### [What is needed]
Copy all entries without alteration and skip the pictures they hold.
________________
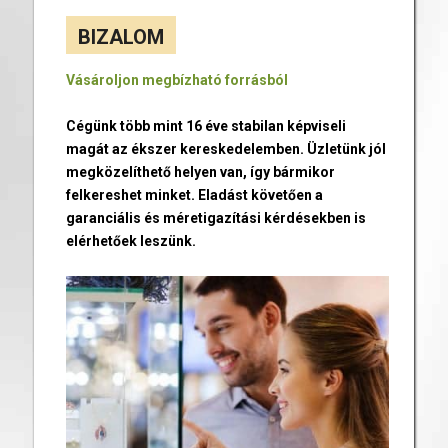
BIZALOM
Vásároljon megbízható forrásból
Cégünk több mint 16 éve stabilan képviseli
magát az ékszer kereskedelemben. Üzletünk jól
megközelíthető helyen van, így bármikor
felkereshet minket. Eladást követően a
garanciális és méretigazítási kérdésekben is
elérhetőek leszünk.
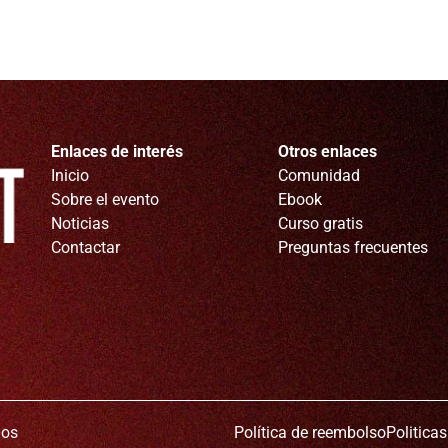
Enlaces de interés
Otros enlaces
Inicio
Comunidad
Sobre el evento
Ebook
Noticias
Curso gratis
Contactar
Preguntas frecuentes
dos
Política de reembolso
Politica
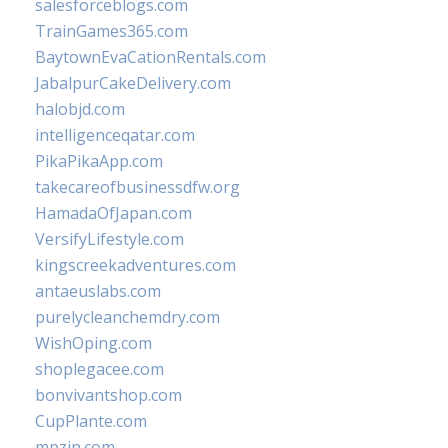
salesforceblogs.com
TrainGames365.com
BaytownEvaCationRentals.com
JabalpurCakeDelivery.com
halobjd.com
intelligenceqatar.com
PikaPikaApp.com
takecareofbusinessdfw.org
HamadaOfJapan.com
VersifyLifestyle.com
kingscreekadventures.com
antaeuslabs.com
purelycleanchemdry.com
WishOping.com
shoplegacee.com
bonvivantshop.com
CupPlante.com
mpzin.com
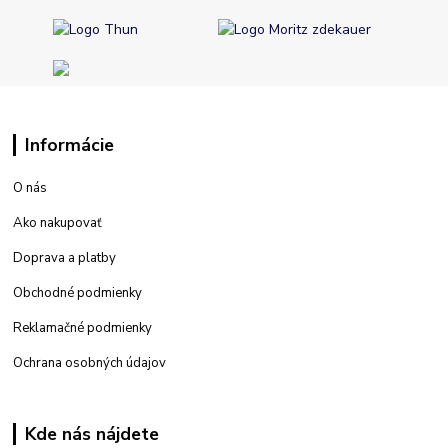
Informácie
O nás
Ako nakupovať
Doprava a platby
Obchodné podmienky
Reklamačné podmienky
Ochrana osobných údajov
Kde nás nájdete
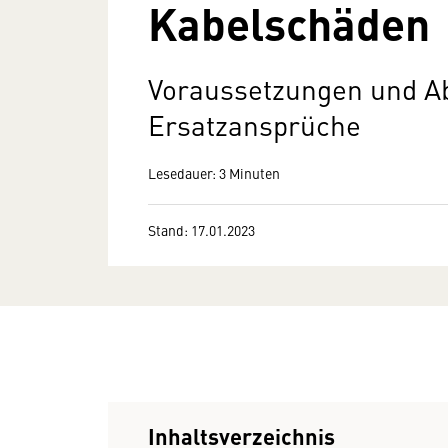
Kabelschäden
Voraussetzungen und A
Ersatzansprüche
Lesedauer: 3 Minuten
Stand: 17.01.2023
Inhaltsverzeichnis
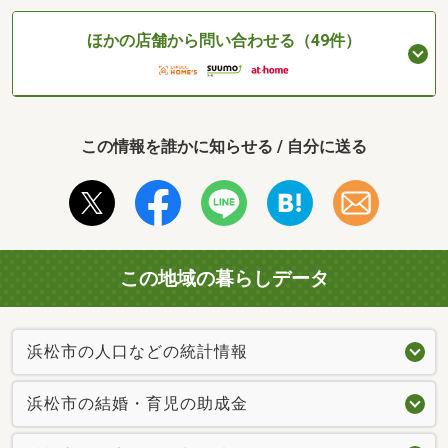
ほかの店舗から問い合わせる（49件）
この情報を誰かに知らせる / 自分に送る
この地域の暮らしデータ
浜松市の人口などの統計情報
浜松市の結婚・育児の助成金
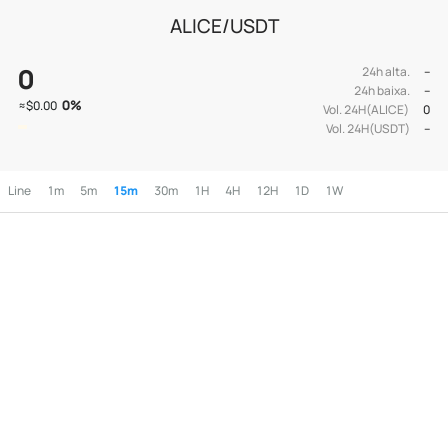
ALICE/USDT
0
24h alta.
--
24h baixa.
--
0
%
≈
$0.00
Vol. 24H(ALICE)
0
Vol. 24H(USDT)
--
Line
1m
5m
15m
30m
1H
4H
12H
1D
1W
________________
### [Exercise response]
BIZALOM
Vásároljon megbízható forrásból
Cégünk több mint 16 éve stabilan képviseli
magát az ékszer kereskedelemben. Üzletünk jól
megközelíthető helyen van, így bármikor
felkereshet minket. Eladást követően a
garanciális és méretigazítási kérdésekben is
elérhetőek leszünk.
Enlaces de interés
Otros enlaces
Inicio
Comunidad
Sobre el evento
Ebook
Noticias
Curso gratis
Contactar
Preguntas frecuentes
dos
Política de reembolso
Politica
salesforceblogs.com
TrainGames365.com
BaytownEvaCationRentals.com
JabalpurCakeDelivery.com
halobjd.com
intelligenceqatar.com
PikaPikaApp.com
takecareofbusinessdfw.org
HamadaOfJapan.com
VersifyLifestyle.com
kingscreekadventures.com
antaeuslabs.com
purelycleanchemdry.com
WishOping.com
shoplegacee.com
bonvivantshop.com
CupPlante.com
mpzin.com
Informácie
O nás
Ako nakupovať
Doprava a platby
Obchodné podmienky
Reklamačné podmienky
Ochrana osobných údajov
Kde nás nájdete
Kabelschäden
Voraussetzungen und A
Ersatzansprüche
Lesedauer: 3 Minuten
Stand: 17.01.2023
Inhaltsverzeichnis
ほかの店舗から問い合わせる（49件）
この情報を誰かに知らせる / 自分に送る
この地域の暮らしデータ
浜松市の人口などの統計情報
浜松市の結婚・育児の助成金
ALICE/USDT
0
24h alta.
--
24h baixa.
--
0
%
≈
$0.00
Vol. 24H(ALICE)
0
Vol. 24H(USDT)
--
Line
1m
5m
15m
30m
1H
4H
12H
1D
1W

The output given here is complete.